YeniHaber Aktar yeni arayüzüyle okurların karşısında!Gündem
13°C
26 April 2025
Ekonomi

BM: Suriye ekonomisinin yeniden canlandırılması için yaptırımların hafifletilmesi hayati öneme sahip

  • Nisan 26, 2025
  • 6 min read

NEW Birleşmiş Milletler (BM), Suriye iktisadının yine canlandırılması için yaptırımların hafifletilmesinin hayati kıymete sahip olduğunu bildirdi.

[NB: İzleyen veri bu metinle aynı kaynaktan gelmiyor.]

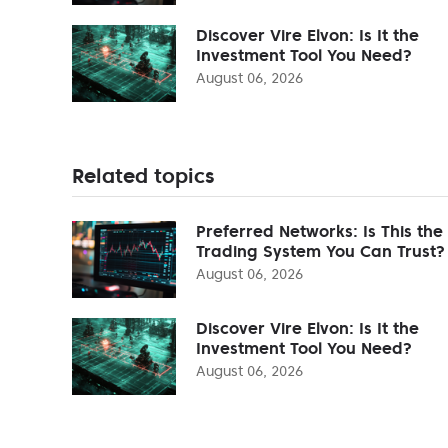
Discover Vire Elvon: Is It the
Investment Tool You Need?
August 06, 2026
Related topics
Preferred Networks: Is This the
Trading System You Can Trust?
August 06, 2026
Discover Vire Elvon: Is It the
Investment Tool You Need?
August 06, 2026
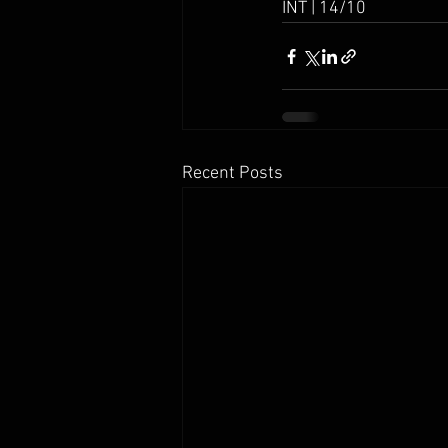
INT | 14/10
Recent Posts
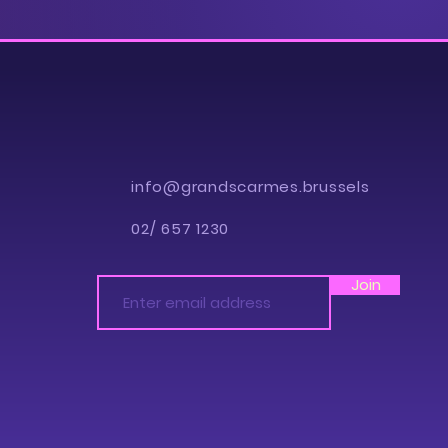
info@grandscarmes.brussels
02/ 657 1230
Join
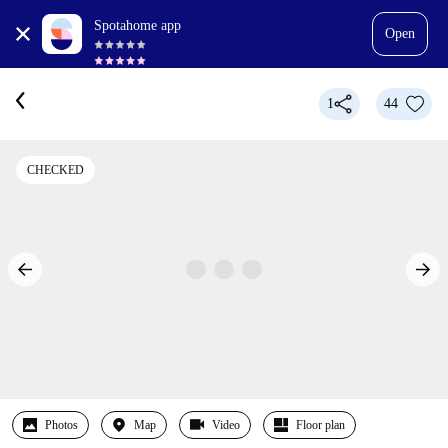
Spotahome app
Open
1
44
CHECKED
Photos
Map
Video
Floor plan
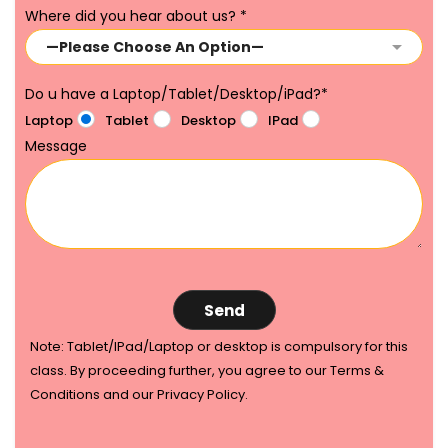
Where did you hear about us?
*
Do u have a Laptop/Tablet/Desktop/iPad?
*
Laptop
Tablet
Desktop
IPad
Message
Note: Tablet/IPad/Laptop or desktop is compulsory for this
class. By proceeding further, you agree to our Terms &
Conditions and our Privacy Policy.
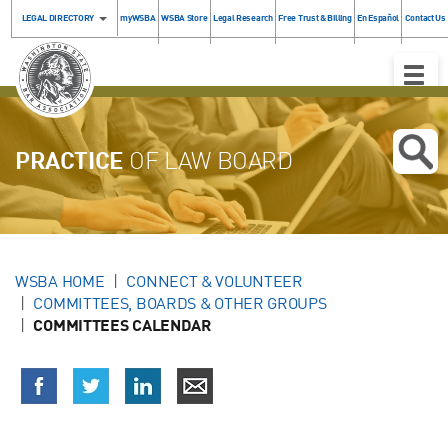
LEGAL DIRECTORY
myWSBA
WSBA Store
Legal Research
Free Trust & Billing
En Español
Contact Us
Toggle
Naviga
PRACTICE
OF LAW BOARD
WSBA HOME
CONNECT & VOLUNTEER
COMMITTEES, BOARDS & OTHER GROUPS
COMMITTEES CALENDAR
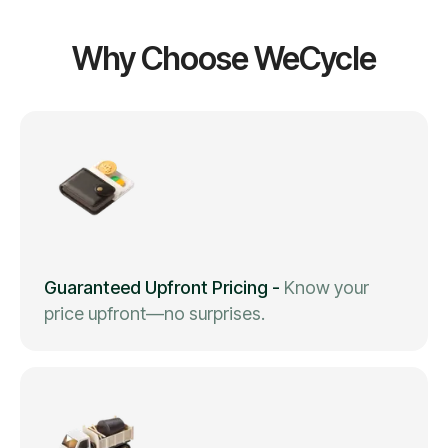
Why Choose WeCycle
Guaranteed Upfront Pricing
-
Know your
price upfront—no surprises.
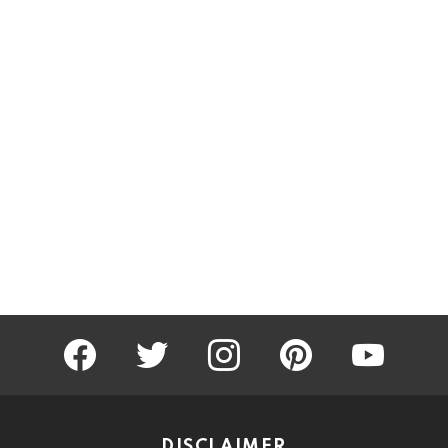
facebook
twitter
instagram
pinterest
youtube
DISCLAIMER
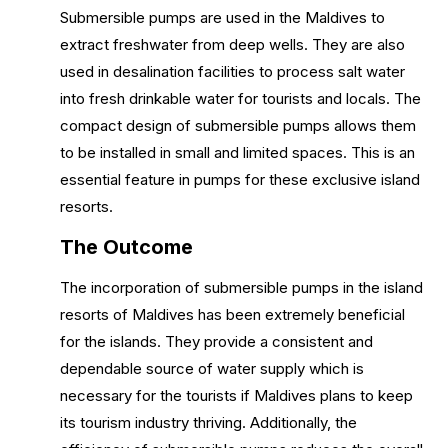
Submersible pumps are used in the Maldives to
extract freshwater from deep wells. They are also
used in desalination facilities to process salt water
into fresh drinkable water for tourists and locals. The
compact design of submersible pumps allows them
to be installed in small and limited spaces. This is an
essential feature in pumps for these exclusive island
resorts.
The Outcome
The incorporation of submersible pumps in the island
resorts of Maldives has been extremely beneficial
for the islands. They provide a consistent and
dependable source of water supply which is
necessary for the tourists if Maldives plans to keep
its tourism industry thriving. Additionally, the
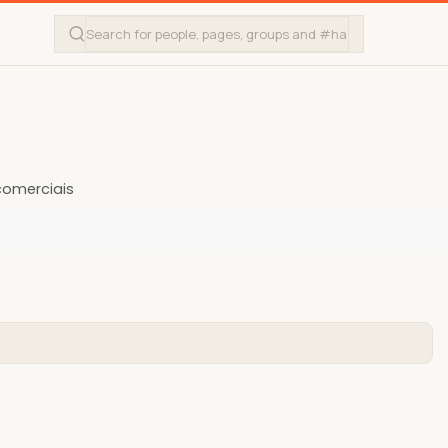
omerciais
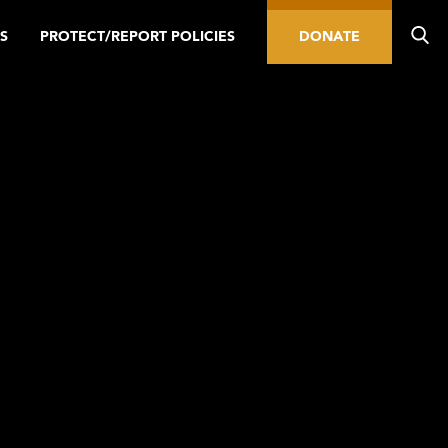
S
PROTECT/REPORT POLICIES
DONATE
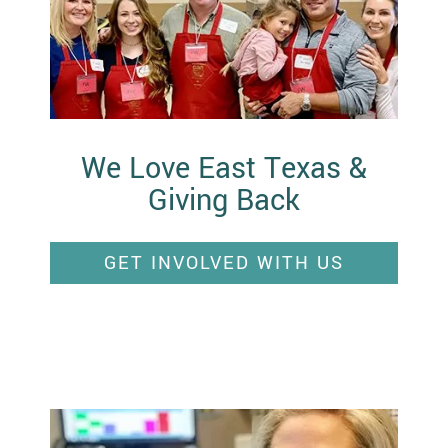
We Love East Texas &
Giving Back
GET INVOLVED WITH US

BM Güvenlik Kurulu’nda (BMGK), Suriye Dışişleri Bakanı Esad Hasan Şeybani’nin de iştirakiyle Suriye’deki gelişmelere ait oturum düzenlendi.

Burada üye ülkeleri bilgilendiren BM Suriye Özel Temsilcisi Geir O. Pedersen, Şeybani’nin bugünkü iştirakinin Suriye’de son aylarda kaydedilen değerli gelişmelerin de bir yansıması olduğunu belirterek, Şeybani’ye, “Bölgesel istikrarı teşvik etme ve memleketler arası seviyede yapan bir biçimde angaje olma tarafındaki taahhüdünüzü takdir ediyorum.” dedi.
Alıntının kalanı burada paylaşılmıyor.